The Chicago Hitmen were a Junior A Tier II ice hockey team based out of the Chicago region.

==NAHL team history==
The Chicago Hitmen played in the North American Hockey League from 2010 to 2012. The team first played in the 1,000-seat West Meadows Ice Arena in Rolling Meadows, Illinois. On June 4, 2010, the team announced that Steve Pronger was signed as head coach, coming to the Hitmen after serving as the head coach of the Chicago Blaze of the AAHL.

Pronger was replaced prior to the 2011–12 season by Brent Agrusa. The team also relocated to the Fox Valley Ice Arena in Geneva, Illinois on a five-year lease. During the 2011–12 season, the Hitmen were reportedly locked out of the Fox Valley Ice Arena due to unpaid bills.
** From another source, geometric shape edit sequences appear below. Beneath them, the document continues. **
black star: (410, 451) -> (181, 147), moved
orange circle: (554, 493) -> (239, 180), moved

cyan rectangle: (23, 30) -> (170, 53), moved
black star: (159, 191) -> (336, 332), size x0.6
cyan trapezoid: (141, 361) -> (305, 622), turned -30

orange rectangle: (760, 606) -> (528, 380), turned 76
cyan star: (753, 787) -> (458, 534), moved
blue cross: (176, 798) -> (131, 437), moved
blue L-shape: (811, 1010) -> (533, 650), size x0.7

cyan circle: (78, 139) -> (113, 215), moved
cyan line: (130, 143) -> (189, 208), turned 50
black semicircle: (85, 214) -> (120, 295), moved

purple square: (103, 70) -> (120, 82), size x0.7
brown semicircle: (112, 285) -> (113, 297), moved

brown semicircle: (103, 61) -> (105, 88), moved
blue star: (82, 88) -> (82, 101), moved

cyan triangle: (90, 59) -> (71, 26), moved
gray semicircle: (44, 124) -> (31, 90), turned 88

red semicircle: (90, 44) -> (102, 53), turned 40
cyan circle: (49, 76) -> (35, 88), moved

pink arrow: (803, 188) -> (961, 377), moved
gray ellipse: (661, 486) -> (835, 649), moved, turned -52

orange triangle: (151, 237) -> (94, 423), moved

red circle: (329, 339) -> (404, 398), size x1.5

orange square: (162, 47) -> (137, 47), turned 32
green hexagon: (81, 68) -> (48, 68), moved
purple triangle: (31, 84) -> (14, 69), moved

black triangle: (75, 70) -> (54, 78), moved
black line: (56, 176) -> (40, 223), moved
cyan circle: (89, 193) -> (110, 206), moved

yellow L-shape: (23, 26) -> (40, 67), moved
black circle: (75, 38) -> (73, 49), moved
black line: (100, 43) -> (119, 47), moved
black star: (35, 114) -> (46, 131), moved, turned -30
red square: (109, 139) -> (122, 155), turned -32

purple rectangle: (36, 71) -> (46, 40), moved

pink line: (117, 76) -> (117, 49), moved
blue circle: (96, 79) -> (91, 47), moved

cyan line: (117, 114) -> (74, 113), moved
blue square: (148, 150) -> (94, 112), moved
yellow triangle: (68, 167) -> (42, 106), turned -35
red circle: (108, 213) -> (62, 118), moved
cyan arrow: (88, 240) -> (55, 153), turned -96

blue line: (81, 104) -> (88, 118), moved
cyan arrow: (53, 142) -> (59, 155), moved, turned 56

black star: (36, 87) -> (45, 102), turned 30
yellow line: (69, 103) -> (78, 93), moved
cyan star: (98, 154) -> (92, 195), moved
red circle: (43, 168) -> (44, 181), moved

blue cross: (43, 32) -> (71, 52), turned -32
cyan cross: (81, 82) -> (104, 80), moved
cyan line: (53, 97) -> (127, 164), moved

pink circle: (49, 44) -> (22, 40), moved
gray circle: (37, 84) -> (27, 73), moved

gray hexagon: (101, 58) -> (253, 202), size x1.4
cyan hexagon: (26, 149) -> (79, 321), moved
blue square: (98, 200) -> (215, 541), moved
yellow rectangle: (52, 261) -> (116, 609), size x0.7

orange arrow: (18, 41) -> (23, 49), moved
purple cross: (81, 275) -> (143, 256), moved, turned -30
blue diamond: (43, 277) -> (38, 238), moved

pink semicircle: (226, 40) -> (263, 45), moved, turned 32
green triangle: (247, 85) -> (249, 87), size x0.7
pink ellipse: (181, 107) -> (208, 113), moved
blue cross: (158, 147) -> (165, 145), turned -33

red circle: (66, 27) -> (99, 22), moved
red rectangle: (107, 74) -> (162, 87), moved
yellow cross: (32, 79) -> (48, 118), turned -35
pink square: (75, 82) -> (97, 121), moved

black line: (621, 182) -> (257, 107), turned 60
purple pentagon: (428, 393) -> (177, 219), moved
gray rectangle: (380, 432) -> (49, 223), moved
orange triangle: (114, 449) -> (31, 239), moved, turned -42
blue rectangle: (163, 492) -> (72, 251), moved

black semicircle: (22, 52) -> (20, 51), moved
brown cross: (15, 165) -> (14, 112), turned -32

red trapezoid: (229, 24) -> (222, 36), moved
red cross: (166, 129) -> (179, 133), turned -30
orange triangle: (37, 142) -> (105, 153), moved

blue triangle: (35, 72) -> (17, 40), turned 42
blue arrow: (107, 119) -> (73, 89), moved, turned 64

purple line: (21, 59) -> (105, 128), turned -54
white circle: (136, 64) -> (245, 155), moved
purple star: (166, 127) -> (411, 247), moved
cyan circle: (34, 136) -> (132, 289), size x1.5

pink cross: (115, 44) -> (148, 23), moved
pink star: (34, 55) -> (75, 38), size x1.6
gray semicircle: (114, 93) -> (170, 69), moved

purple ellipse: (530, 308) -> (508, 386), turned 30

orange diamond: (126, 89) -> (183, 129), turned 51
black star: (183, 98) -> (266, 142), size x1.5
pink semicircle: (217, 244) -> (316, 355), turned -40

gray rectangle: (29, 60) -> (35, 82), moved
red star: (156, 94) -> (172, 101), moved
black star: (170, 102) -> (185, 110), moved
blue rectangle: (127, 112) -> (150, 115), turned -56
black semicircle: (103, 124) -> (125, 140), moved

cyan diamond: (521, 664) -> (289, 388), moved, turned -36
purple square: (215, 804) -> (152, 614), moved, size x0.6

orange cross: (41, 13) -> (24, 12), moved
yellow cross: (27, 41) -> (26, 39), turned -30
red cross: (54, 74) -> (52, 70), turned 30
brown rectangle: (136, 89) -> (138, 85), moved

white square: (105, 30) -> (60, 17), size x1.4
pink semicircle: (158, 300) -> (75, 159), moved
The team and arena management came to short agreement to finish out the season but when the season was complete, the arena took the Hitmen ownership to court over $100,000 in disputed charges. The Hitmen folded prior to the 2012–13 season.

==Season-by-season records==

| Season | GP | W | L | OTL | Pts | GF | GA | PIM | Regular season finish | Playoffs |
|---|---|---|---|---|---|---|---|---|---|---|
| 2010–11 | 58 | 9 | 45 | 4 | 22 | 132 | 286 | 883 | 7th of 8, North 15th of 26, NAHL | Did not qualify |
| 2011–12 | 60 | 13 | 42 | 5 | 31 | 166 | 310 | 1,106 | 5th of 5, Midwest 26th of 28, NAHL | Did not qualify |

==NA3HL Jr. A Tier III==
The Hitmen organization began as the Chicago Force of the Central States Hockey League. That team continued to operate alongside the NAHL's Hitmen, and also were renamed as the Hitmen name for 2011–12. In November 2010, the CSHL fell under the direction of the NAHL and changed its name to the North American 3 Hockey League (NA3HL).

==GLJHL Jr. B Tier III==
The Hitmen also fielded a team in the Great Lakes Junior Hockey League (GLJHL). The team previously played at the Tier III Jr. C level as the Chicago Huskies and played at the International Ice Center in Romeoville, Illinois. The league advanced to the Tier III Jr. B level beginning in the 2010–11 season. This team would also fold in 2011 and the franchise was replaced by the Chicago Jr. Bulldogs.